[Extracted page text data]
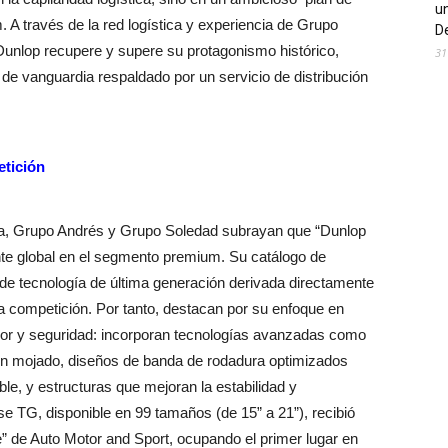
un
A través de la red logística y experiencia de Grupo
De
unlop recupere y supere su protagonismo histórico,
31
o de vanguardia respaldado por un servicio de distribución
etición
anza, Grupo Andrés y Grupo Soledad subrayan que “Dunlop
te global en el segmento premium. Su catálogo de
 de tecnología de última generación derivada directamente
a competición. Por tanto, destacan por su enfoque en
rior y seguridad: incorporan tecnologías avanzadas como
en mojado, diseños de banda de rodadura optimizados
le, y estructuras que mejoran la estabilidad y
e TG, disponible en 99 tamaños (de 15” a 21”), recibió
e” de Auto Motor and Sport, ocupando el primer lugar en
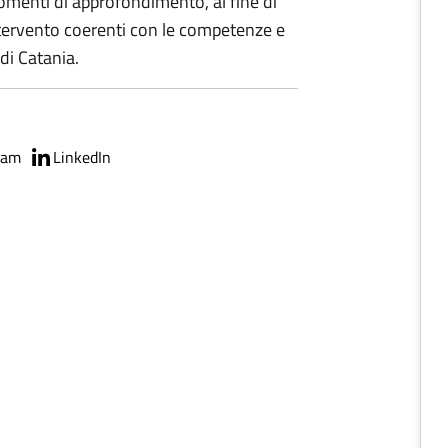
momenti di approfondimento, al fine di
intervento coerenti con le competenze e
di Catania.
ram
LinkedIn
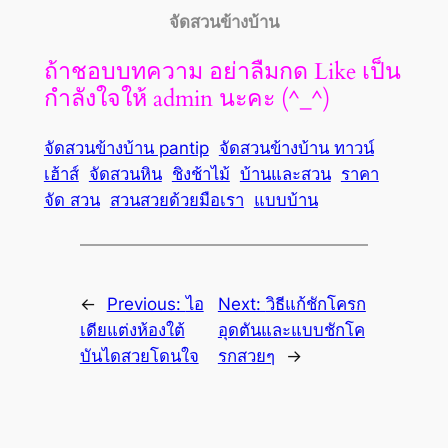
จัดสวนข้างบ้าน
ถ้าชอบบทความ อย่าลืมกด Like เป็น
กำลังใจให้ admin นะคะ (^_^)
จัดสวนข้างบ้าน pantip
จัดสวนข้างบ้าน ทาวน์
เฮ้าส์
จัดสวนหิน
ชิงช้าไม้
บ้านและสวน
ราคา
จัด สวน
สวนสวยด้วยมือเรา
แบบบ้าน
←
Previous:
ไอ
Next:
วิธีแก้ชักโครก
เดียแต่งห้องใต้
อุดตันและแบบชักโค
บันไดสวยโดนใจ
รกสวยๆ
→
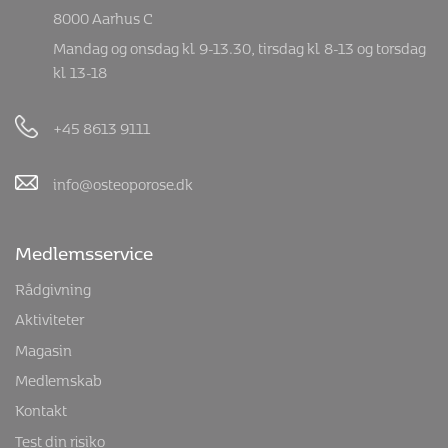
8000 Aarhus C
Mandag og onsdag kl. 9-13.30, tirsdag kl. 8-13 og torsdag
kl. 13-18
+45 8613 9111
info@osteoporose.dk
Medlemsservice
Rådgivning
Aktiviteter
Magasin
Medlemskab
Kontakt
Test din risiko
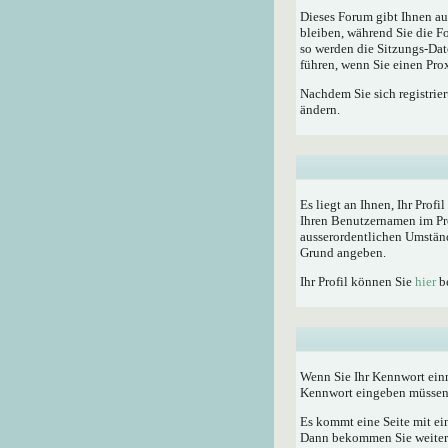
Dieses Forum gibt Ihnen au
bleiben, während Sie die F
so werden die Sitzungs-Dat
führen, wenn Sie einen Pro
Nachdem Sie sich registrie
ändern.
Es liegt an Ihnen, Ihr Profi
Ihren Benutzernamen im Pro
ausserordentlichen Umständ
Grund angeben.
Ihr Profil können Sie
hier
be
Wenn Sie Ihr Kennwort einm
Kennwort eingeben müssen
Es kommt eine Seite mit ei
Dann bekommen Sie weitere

WHAT YOU ARE ASKED TO DO: The result should be every line of the data, reproduced exactly, with the images removed.

WRITTEN RESPONSE:
un
A través de la red logística y experiencia de Grupo
De
unlop recupere y supere su protagonismo histórico,
31
o de vanguardia respaldado por un servicio de distribución
etición
anza, Grupo Andrés y Grupo Soledad subrayan que “Dunlop
te global en el segmento premium. Su catálogo de
 de tecnología de última generación derivada directamente
a competición. Por tanto, destacan por su enfoque en
rior y seguridad: incorporan tecnologías avanzadas como
en mojado, diseños de banda de rodadura optimizados
le, y estructuras que mejoran la estabilidad y
e TG, disponible en 99 tamaños (de 15” a 21”), recibió
e” de Auto Motor and Sport, ocupando el primer lugar en
momenti di approfondimento, al fine di
intervento coerenti con le competenze e
di Catania.
ram
LinkedIn
จัดสวนข้างบ้าน
ถ้าชอบบทความ อย่าลืมกด Like เป็น
กำลังใจให้ admin นะคะ (^_^)
จัดสวนข้างบ้าน pantip
จัดสวนข้างบ้าน ทาวน์
เฮ้าส์
จัดสวนหิน
ชิงช้าไม้
บ้านและสวน
ราคา
จัด สวน
สวนสวยด้วยมือเรา
แบบบ้าน
←
Previous:
ไอ
Next:
วิธีแก้ชักโครก
เดียแต่งห้องใต้
อุดตันและแบบชักโค
บันไดสวยโดนใจ
รกสวยๆ
→
8000 Aarhus C
Mandag og onsdag kl. 9-13.30, tirsdag kl. 8-13 og torsdag
kl. 13-18
+45 8613 9111
info@osteoporose.dk
Medlemsservice
Rådgivning
Aktiviteter
Magasin
Medlemskab
Kontakt
Test din risiko
Dieses Forum gibt Ihnen au
bleiben, während Sie die F
so werden die Sitzungs-Dat
führen, wenn Sie einen Pro
Nachdem Sie sich registrie
ändern.
Es liegt an Ihnen, Ihr Profi
Ihren Benutzernamen im Pro
ausserordentlichen Umständ
Grund angeben.
Ihr Profil können Sie
hier
be
Wenn Sie Ihr Kennwort einm
Kennwort eingeben müssen
Es kommt eine Seite mit ei
Dann bekommen Sie weitere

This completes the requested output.